The trial “really highlights the novelty of our Emergency Medicine infrastructure, and why we are a leader in designing and conducting highly impactful clinical trials such as this one,” Collins added.
Patients were enrolled at five sites in addition to VUMC: TriStar Centennial Medical Center and Ascension St. Thomas Hospital West in Nashville, the University of North Carolina at Chapel Hill, the University of Mississippi Medical Center in Jackson, and INTEGRIS Health Baptist Medical Center in Oklahoma City.
Within 24 hours of admission for acute heart failure, patients were randomized to receive either dapagliflozin or conventional diuretic treatment.
While early administration of dapagliflozin did not improve weight-based diuretic efficiency compared to conventional treatment, patients who received the drug experienced no increase in adverse events, required shorter periods of IV diuresis, and were discharged faster during the five-day study period.
The trial demonstrated the safety and efficacy of starting a drug during early hospitalization that will continue to be prescribed upon discharge to help achieve optimal outpatient therapy and reduce the likelihood of readmission.
“It is a way to both improve diuresis AND get a head start on implementing Guideline Directed Medical Therapy in patients with acute heart failure,” Lindenfeld said.

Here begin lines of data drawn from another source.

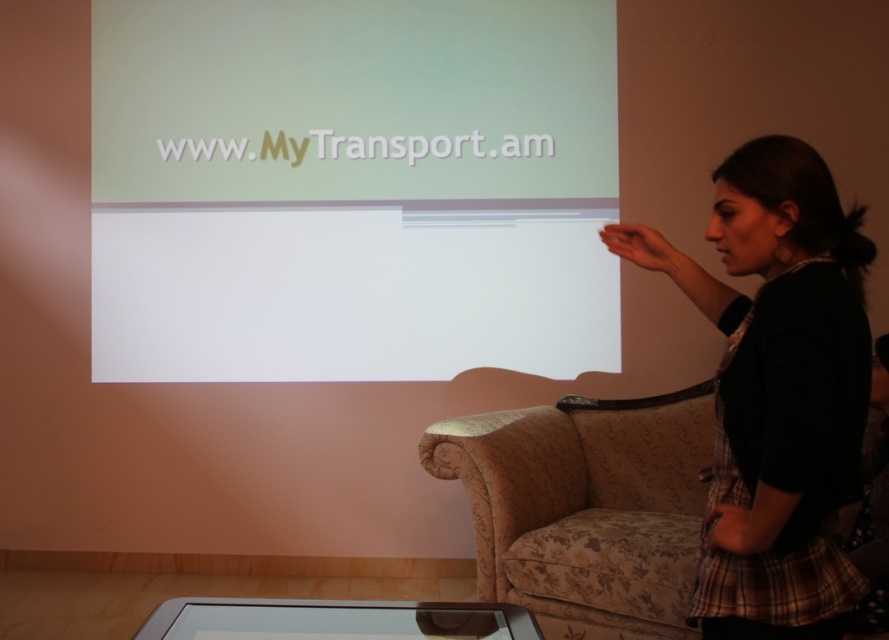 Who is higher up, white glossy projection screen at upper center or patterned fabric couch at lower right?

Positioned higher is white glossy projection screen at upper center.

Does white glossy projection screen at upper center have a greater height compared to patterned fabric couch at lower right?

Indeed, white glossy projection screen at upper center has a greater height compared to patterned fabric couch at lower right.

You are a GUI agent. You are given a task and a screenshot of the screen. Output one action in this format:
    pyautogui.click(x=<x>, y=<y>)
    Task: Click on the white glossy projection screen at upper center
    This screenshot has width=889, height=640.
    Given the screenshot: What is the action you would take?
    pyautogui.click(x=351, y=188)

Does black fabric at right come behind patterned fabric couch at lower right?

No, it is in front of patterned fabric couch at lower right.

Image resolution: width=889 pixels, height=640 pixels. Describe the element at coordinates (777, 392) in the screenshot. I see `black fabric at right` at that location.

What are the coordinates of `black fabric at right` in the screenshot? It's located at (777, 392).

Can you confirm if white glossy projection screen at upper center is bigger than black fabric at right?

Yes.

Is white glossy projection screen at upper center smaller than black fabric at right?

No, white glossy projection screen at upper center is not smaller than black fabric at right.

This screenshot has width=889, height=640. What do you see at coordinates (351, 188) in the screenshot?
I see `white glossy projection screen at upper center` at bounding box center [351, 188].

At what (x,y) coordinates should I click in order to perform the action: click on white glossy projection screen at upper center. Please return your answer as a coordinate pair (x, y). Looking at the image, I should click on (351, 188).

Other VUMC co-authors are Cathy Jenkins, MS, and Frank Harrell Jr., PhD, Department of Biostatistics, and Christina Kampe, MAcc, Karen Miller, RN, MPA, and William Stubblefield, MD, MPH, Department of Emergency Medicine.
The study was an investigator-initiated trial funded by AstraZeneca but independently conducted by VUMC investigators. Dapagliflozin is marketed under the brand name FARXIGA. Acute heart failure research at VUMC is supported in part by the National Heart, Lung and Blood Institute of the National Institutes of Health.